Целый час надо было дожидаться, пока пленка высохнет, и, чтобы зря не терять времени, мы сели готовить уроки. Лешка то и дело бегал в ванную — проверять, высохло или нет. Наконец он сказал:

— Готово! Идем!..

Он зажег в ванной красный фонарик, налил в плоские ванночки проявитель, закрепитель и воду. Мы уселись на две табуретки и стали печатать снимки. Очень интересно было следить, как на белой бумаге, опущенной в проявитель, постепенно начали проступать неясные пятна. Я сидел, покачивая ванночки, а Лешка включал свет в увеличителе и громко отсчитывал:

— Раз… Два… Три… Четыре… Пять… Шесть!.. — И, крикнув: «Все!» — щелкал выключателем. И опять мы сидели, красные от света фонарика.

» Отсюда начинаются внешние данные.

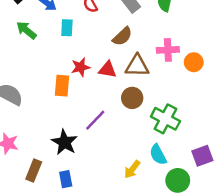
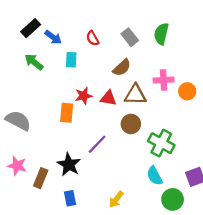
yellow arrow: (132, 169) -> (116, 199), moved
brown rectangle: (34, 171) -> (41, 178), moved

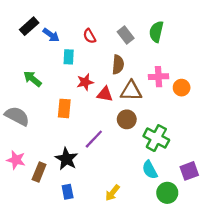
green arrow: (34, 62) -> (32, 79), moved
brown semicircle: (122, 68) -> (118, 65), turned -42
red star: (84, 96) -> (85, 82), moved

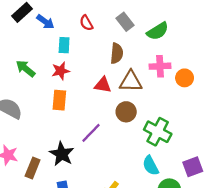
green semicircle: (156, 32) -> (158, 31), moved, turned -135
red star: (85, 82) -> (61, 71), moved

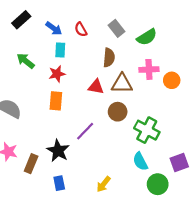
blue arrow: (45, 22) -> (54, 28), moved
green arrow: (26, 69) -> (26, 61), moved

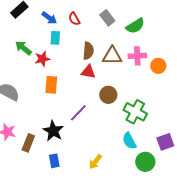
brown semicircle: (109, 58) -> (88, 51), moved
red star: (57, 74) -> (42, 59), moved
brown triangle: (122, 84) -> (112, 56), moved

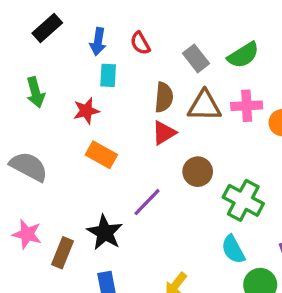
blue arrow: (49, 18) -> (98, 42), turned 63
gray rectangle: (107, 18) -> (196, 58), moved
green arrow: (23, 48) -> (35, 92), moved, turned -144
red triangle: (88, 72) -> (164, 133), turned -42
orange rectangle: (51, 85) -> (101, 155), turned -66

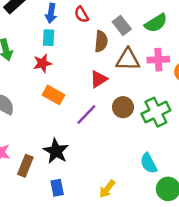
cyan rectangle: (108, 75) -> (49, 38), moved
brown semicircle: (164, 97) -> (101, 41), moved
green cross: (243, 200) -> (156, 112), moved, turned 36
purple line: (147, 202) -> (86, 115), moved

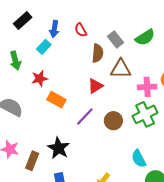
cyan rectangle: (49, 38) -> (44, 47), moved, turned 40
pink cross: (158, 60) -> (147, 87), moved
red star: (42, 63) -> (40, 79), moved
brown circle: (123, 107) -> (113, 121), moved

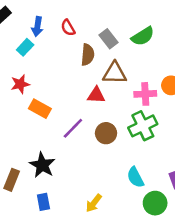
red triangle: (95, 86) -> (96, 95), moved, turned 35

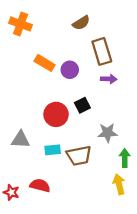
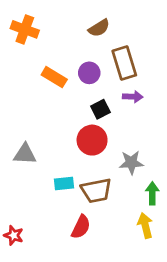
purple circle: (70, 70) -> (89, 73), moved
black square: (82, 105) -> (100, 109), moved
red circle: (56, 114) -> (92, 140), moved
gray triangle: (21, 140) -> (25, 154), moved
red semicircle: (40, 185) -> (81, 227), moved, turned 102

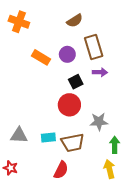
gray triangle: (25, 154) -> (19, 135), moved
red star: (14, 235) -> (11, 168), moved

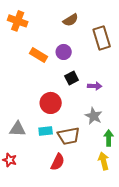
brown rectangle: (94, 47) -> (102, 38), moved
purple arrow: (100, 72) -> (95, 86), moved
red circle: (69, 105) -> (51, 103), moved
gray star: (99, 122) -> (94, 116), turned 30

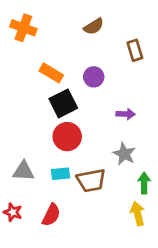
brown rectangle: (102, 38) -> (135, 50), size x0.7
purple circle: (64, 52) -> (94, 77), moved
black square: (72, 78) -> (63, 103), moved, size x1.5
red semicircle: (58, 162) -> (51, 215), moved

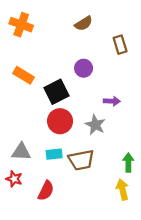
orange rectangle: (51, 73) -> (24, 75), moved
gray star: (124, 154) -> (95, 125), moved
red star: (13, 212) -> (14, 179), moved

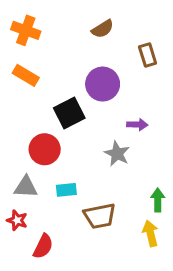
purple circle: (84, 68) -> (103, 84), size x1.5
orange rectangle: (24, 75) -> (26, 75), moved
red circle: (60, 121) -> (45, 149), moved
brown trapezoid: (81, 160) -> (100, 216), moved
red semicircle: (46, 191) -> (43, 246), moved

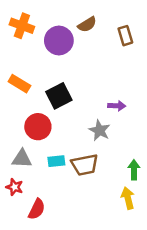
brown rectangle: (148, 55) -> (125, 36), moved
orange rectangle: (26, 75) -> (19, 84), moved
purple circle: (103, 84) -> (59, 41), moved
brown trapezoid: (100, 216) -> (85, 165), moved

— Ну, теперь смотри, Сережка! — торжественно проговорил Лешка, когда мы отпечатали последнюю карточку и положили ее в ванночку с чистой водой.

Вспыхнула яркая лампочка под потолком, и я, щурясь от света, не сразу разобрал, что такое изображено на первой попавшейся мне под руку, еще мокрой бумажке. Вот ребята сидят вокруг моей кровати. Но почему все они очутились за какой-то частой косой сеткой? Потом я изумился еще больше. На голове у Мишки Маслова красовались громадные ветвистые рога.

Дом на улице Овражной - i_017.png

— Лешка! — закричал я, тараща глаза. — Гляди-ка! Почему это у Мишки рога на голове выросли?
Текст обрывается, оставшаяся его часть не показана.